When Management And Employee Styles Are At Odds
Management and employee clashes in the workplace are no laughing matter. As many individuals as there are, there are an equal number of unique working styles.
Because of this, sometimes the working styles of employees in management, and those they manage, can clash. If management and employees don’t work well together, all kinds of problems arise.
So how can you get everyone on the same page? What are the options for when management and employees have different work styles?
How can people adapt to different working styles, and are there ever differences too significant to work out?
Find Common Ground and Shared Goals
Diversity makes an organization stronger. Different perspectives spark different ideas, and different working styles mean your organization can work better with a variety of clients, depending on clients’ working styles.
So it’s not inherently a bad thing to have different working styles among management and employees. In fact, different working styles can be complementary. If Bill is a big thinker without an eye for details, while Anika needs to see detailed, step-by-step plans, Bill is the perfect person to work on strategy while Anika implements the plan to realize the strategy. Bill and Anika can work together to do their best work.
However, problems will arise if Anika doesn’t understand how Bill’s latest big idea fits into the company’s five-year strategic plan, or if Bill gets frustrated that Anika is missing the forest for the trees. In each of these cases, an absence of a shared goal leads to friction.
While it’s not necessary for colleagues to have the same working styles, they do have to be working together towards the same goals. If there is no common ground and no shared understanding of an end goal, there will be a clash.
If different working styles are leading to resistance from either employees or management, consider whether there is confusion about the end goal. Management needs to clearly articulate the end goal and ensure employees understand the common ground that unites all members of the team.
Build Trust
Do management and employees like each other? Do they trust each other? Many misunderstandings and challenges can be worked through when a team likes each other and believes their colleagues have good intentions. Most people will naturally adapt their working styles slightly to better suit their colleagues’ styles when they like those colleagues.
But where there isn’t trust or goodwill, there will be clashes.
You can build trust in your workplace by:
- Making a personal connection. Brown-bag lunches, drinks after work, an office softball team, and other social events are good ways to encourage employees to connect on a personal level.

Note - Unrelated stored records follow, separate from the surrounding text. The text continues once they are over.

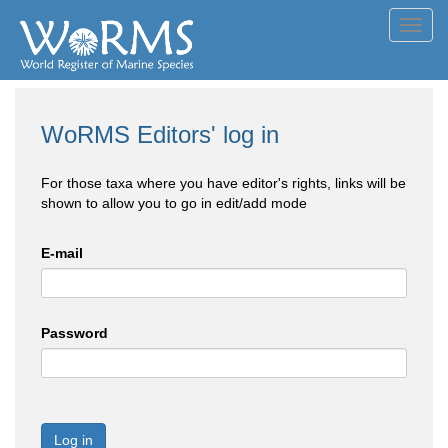
Toggl
navig
WoRMS Editors' log in
For those taxa where you have editor's rights, links will be
shown to allow you to go in edit/add mode
E-mail
Password
Log in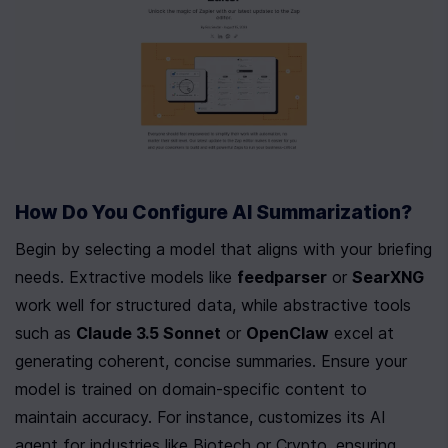
How Do You Configure AI Summarization?
Begin by selecting a model that aligns with your briefing 
needs. Extractive models like 
feedparser
 or 
SearXNG
work well for structured data, while abstractive tools 
such as 
Claude 3.5 Sonnet
 or 
OpenClaw
 excel at 
generating coherent, concise summaries. Ensure your 
model is trained on domain-specific content to 
maintain accuracy. For instance, customizes its AI 
agent for industries like Biotech or Crypto, ensuring 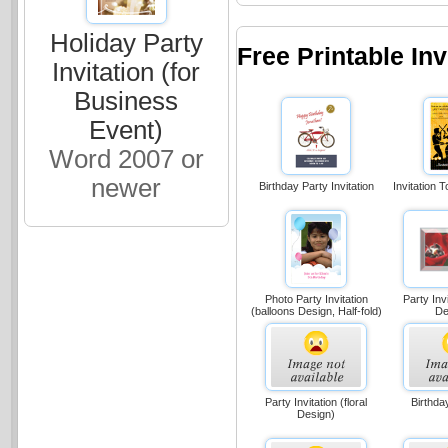
Holiday Party
Free Printable In
Invitation (for
Business
Event)
Word 2007 or
newer
Birthday Party Invitation
Invitation 
Party Invi
Photo Party Invitation
De
(balloons Design, Half-fold)
Party Invitation (floral
Birthday
Design)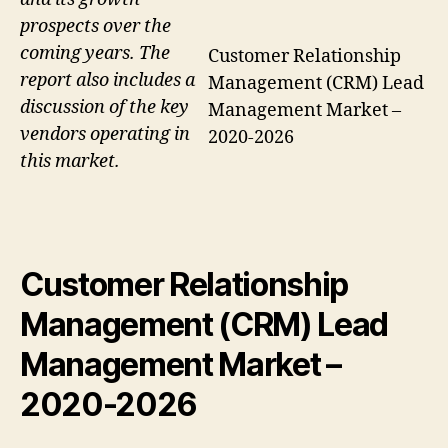
prospects over the
coming years. The
Customer Relationship
report also includes a
Management (CRM) Lead
discussion of the key
Management Market –
vendors operating in
2020-2026
this market.
Customer Relationship
Management (CRM) Lead
Management Market
–
2020-2026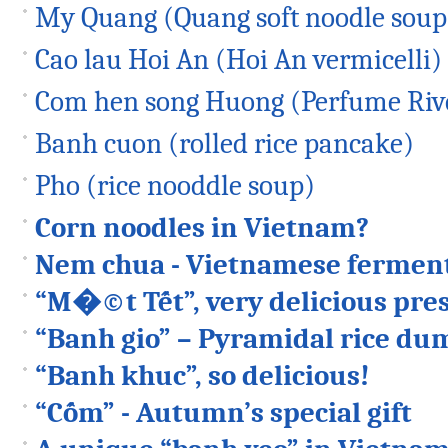
My Quang (Quang soft noodle soup
Cao lau Hoi An (Hoi An vermicelli)
Com hen song Huong (Perfume Rive
Banh cuon (rolled rice pancake)
Pho (rice nooddle soup)
Corn noodles in Vietnam?
Nem chua - Vietnamese ferment
“M�©t Tết”, very delicious pres
“Banh gio” – Pyramidal rice du
“Banh khuc”, so delicious!
“Cốm” - Autumn’s special gift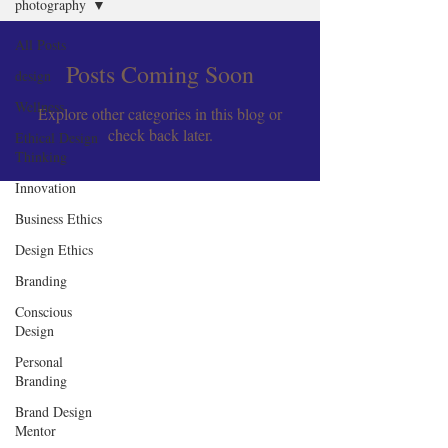
photography
All Posts
Posts Coming Soon
design
Wellness
Explore other categories in this blog or
check back later.
Ethical Design
Thinking
Innovation
Business Ethics
Design Ethics
Branding
Conscious
Design
Personal
Branding
Brand Design
Mentor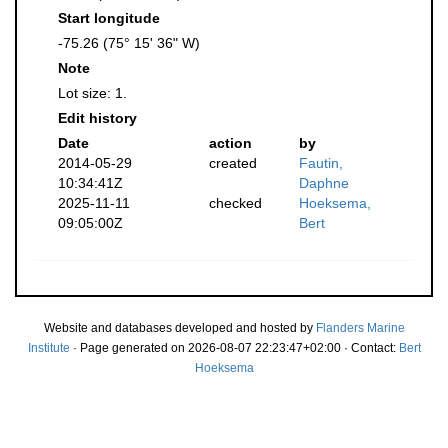
Start longitude
-75.26 (75° 15' 36" W)
Note
Lot size: 1.
Edit history
Date
action
by
2014-05-29
created
Fautin,
10:34:41Z
Daphne
2025-11-11
checked
Hoeksema,
09:05:00Z
Bert
Website and databases developed and hosted by
Flanders Marine
Institute
· Page generated on 2026-08-07 22:23:47+02:00 · Contact:
Bert
Hoeksema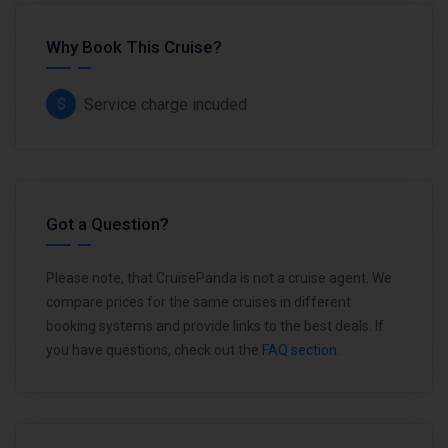
Why Book This Cruise?
Service charge incuded
Got a Question?
Please note, that CruisePanda is not a cruise agent. We
compare prices for the same cruises in different
booking systems and provide links to the best deals. If
you have questions, check out the
FAQ section
.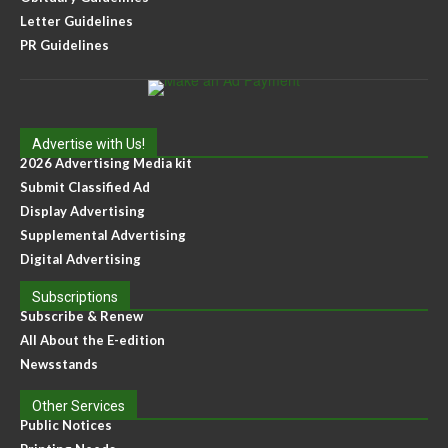
Letter Guidelines
PR Guidelines
Advertise with Us!
2026 Advertising Media kit
Submit Classified Ad
Display Advertising
Supplemental Advertising
Digital Advertising
Subscriptions
Subscribe & Renew
All About the E-edition
Newsstands
Other Services
Public Notices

- Ensuring management takes blame, but gives employees credit. Trust will be eroded if employees believe management is going to throw them under the bus for poor profits or an initiative’s failure. Conversely, trust will be built if employees know management recognizes their efforts, no matter the outcome.
- Cultivating a culture of openness. Openness and transparency build trust. Information like financial results and minutes from board meetings should be shared with employees whenever possible.
Discuss Work Styles
Sometimes clashes occur just because work styles are different and team members don’t know how to accommodate other styles. Openly discussing work styles and what team members need to do their work well can ensure everyone understands how best to work with everyone else. This is why behavior assessments are such popular tools. They identify individuals’ motivations and styles.
You don’t have to encourage employees to undertake formal behavior tests to see the benefits; just asking employees what they need to be successful will yield important insights into their work styles.
Management should lead this process in two ways:
- By communicating their work style. Whatever managers’ preferences, they should state them to their employees, rather than hoping their employees will figure them out.
- By encouraging their employees to communicate their work style. Do they prefer their boss assume they will bring up any issues or do they want their boss to check in regularly? How often do they want feedback on their work? Do they prefer to work on a team or alone?
Honest conversations about work style can elicit important insights. Perhaps one employee favors phone over email; another may be a visual learner who finds it harder to focus on people talking in meetings if he’s not given a meeting agenda to follow point by point.
Employees may not always volunteer this type of information, but by communicating their own needs clearly and honestly, managers can encourage employees to do the same.
When It Just Won’t Work
Letting an employee or employees go should be a last resort, only when all other options have proven fruitless. But if you’ve tried all of the above, and HR has been involved to help with conflict resolution, and there’s still a management-employee clash, it may be time to let someone go.
If you see any of the following, it could be a sign that the conflict can’t be resolved:
- Disagreement on goals or purpose. If management and employees can’t agree on goals, it will be hard to agree on much else.
- It’s one thing to disagree with a colleague. It’s another thing to disrespect them. Disrespect has a toxic effect that is difficult to counter, and it can’t be allowed a toehold in your company.
Keep an eye out for a manager who too often clashes with employees; a manager’s job is to bring out the best in employees regardless of their work style and personality. If a manager consistently has difficulty bridging work styles to make their team work well together, it may be a sign they’re not cut out for management.
In most cases, a clash between management and employees doesn’t mean someone needs to leave — it generally reflects a lack of understanding for those who approach work differently. If members of your management team are struggling to work smoothly with their employees, help the two parties find common ground by identifying shared goals, building trust, and having open and honest conversations about work styles. This will get most teams working together like a well-oiled machine, no matter how different their approaches.